BACK in 1976, when I spent a delightful evening with Sadie Terry Wood ­— a lady with boundless energy and enthusiasm ­— to talk about old Island theatres, she recalled a day in 1927, when she almost fell out with her husband, Horace.

He was in the army at the time and had sent her a message, via a friend, to say that he’d purchased the derelict and fire ravaged Shanklin Pier Theatre.

It had burnt down in 1918.

Initially, she was speechless and angry, but quickly mellowed and rose to the challenge of building a new theatre which was known as the Casino for many years.

Prior to the 1918 fire, the original theatre, built in 1909, had provided holidaymakers with dazzling summer season shows.

Eventually, Powis Pinder, a London singer and actor, came to appear for a season and then took it over and presented his Burlesque concert party.

Huge stars of the era performed at the new Casino Theatre.

The legendary Paul Robeson appeared there eight times, and others included Richard Tauber, top ballet dancer Pavlova, Elsie and Doris Waters, Sophie Tucker, Flotsam and Jetsam and Tommy Trinder.

In 1930, Clarkson Rose appeared at the venue with his famous Twinkle company.

In the late ‘30s, the fast-rising comedian, Tommy Trinder, spent three summers at the Casino.

Barney Powell, who stayed on to live in Shanklin and eventually opened Barney’s Emporium, was a regular in their summer season shows.

For a while, two stars-elect were appearing within 100 yards of each other on Shanklin seafront.

Tommy Trinder was on the pier and Arthur Askey at the Summer Theatre, now an amusement arcade.

Powis Pinder, who had returned to the Shanklin entertainment scene, had built the Summer Theatre by transporting a seaplane hangar from Bembridge.

Rumours suggest both theatres spied on each other, via binoculars, to see how many were going into the shows.

Horace Terry Wood brought many top bands who were the pop stars of the time.

These included Jack Payne, Harry Gold and Billy Cotton.

There is an amazing story that developed after the Cotton concert.

Sadie remembered it with great delight and was laughing before she recalled it.

Apparently, after the Billy Cotton show they had to rush back to the mainland, via a special launch, to get back to London for a radio broadcast the next day.

As they boarded the boat, one band member realised he had left something in the dressing room.

He rushed to leave the launch and his false teeth fell into the sea.

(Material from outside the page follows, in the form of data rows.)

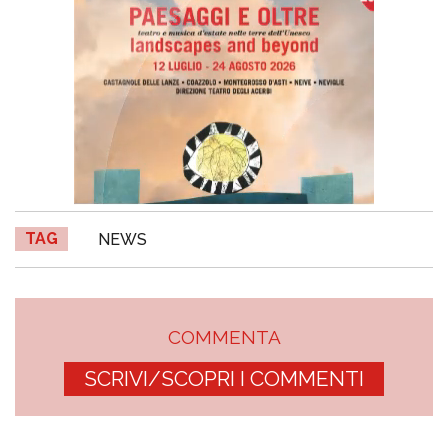
TAG
NEWS
COMMENTA
SCRIVI/SCOPRI I COMMENTI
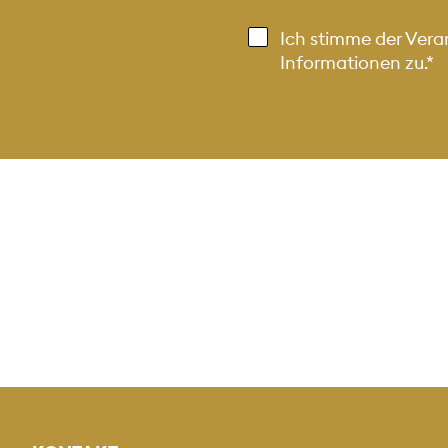
Ich stimme der Ver
Informationen
zu.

Two years later, a diver found them and Sadie presented them, amidst great laughter, to Billy Cotton when his band appeared at the Dorchester Hotel, London.

You could never miss Sadie in Shanklin.

She had a unique style of dress for those days, including a sailor’s hat and trousers.

She also had a few escapades in her speedboat.

During the Terry Wood era, on the pier they had a smaller dance hall built on the very end, and Terry’s Bar also became a major attraction.

In 1938, Anthony Eden, who went on the become Britain’s foreign minister and then prime minister, was a welcome visitor to Terry’s Bar.

No selfies in those days but, luckily, he was spotted and photographed.

Terry Wood’s sold the Shanklin Pier in 1964.

Summer shows did continue for several years, and in one of them ‘50s pop star Anne Shelton topped the bill.

The Temperance Seven, who had many chart hits, also came for a summer season.

In that company were magic act, Sy and Isa Lyn.

They virtually never went home and soon opened a magic shop in Shanklin.

For me, the summer of 1971 was rather special and this was down to a show promoter called Don Duval.

He presented the summer show and imported some top stars to front it for a week or so.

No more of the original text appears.